**Task to carry out:**
Please transcribe the entries below exactly and leave out every picture.

Extracted page text data:
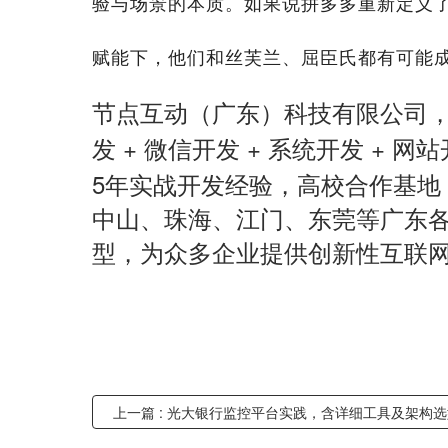
验与场景的本质。如果说拼多多重新定义
赋能下，他们和丝芙兰、屈臣氏都有可能
节点互动（广东）科技有限公司
+
+
+
发
微信开发
系统开发
网站
5
年实战开发经验，高校合作基地
中山、珠海、江门、东莞等广东
型，为众多企业提供创新性互联
上一篇 : 光大银行监控平台实践，含详细工具及架构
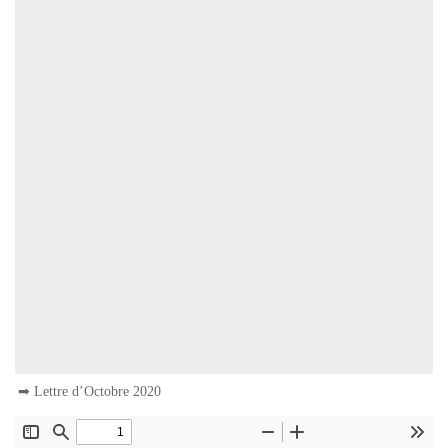
➡
Lettre d’Octobre 2020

**Solution to this task:**
验与场景的本质。如果说拼多多重新定义
赋能下，他们和丝芙兰、屈臣氏都有可能
节点互动（广东）科技有限公司
+
+
+
发
微信开发
系统开发
网站
5
年实战开发经验，高校合作基地
中山、珠海、江门、东莞等广东
型，为众多企业提供创新性互联
上一篇 : 光大银行监控平台实践，含详细工具及架构
➡
Lettre d’Octobre 2020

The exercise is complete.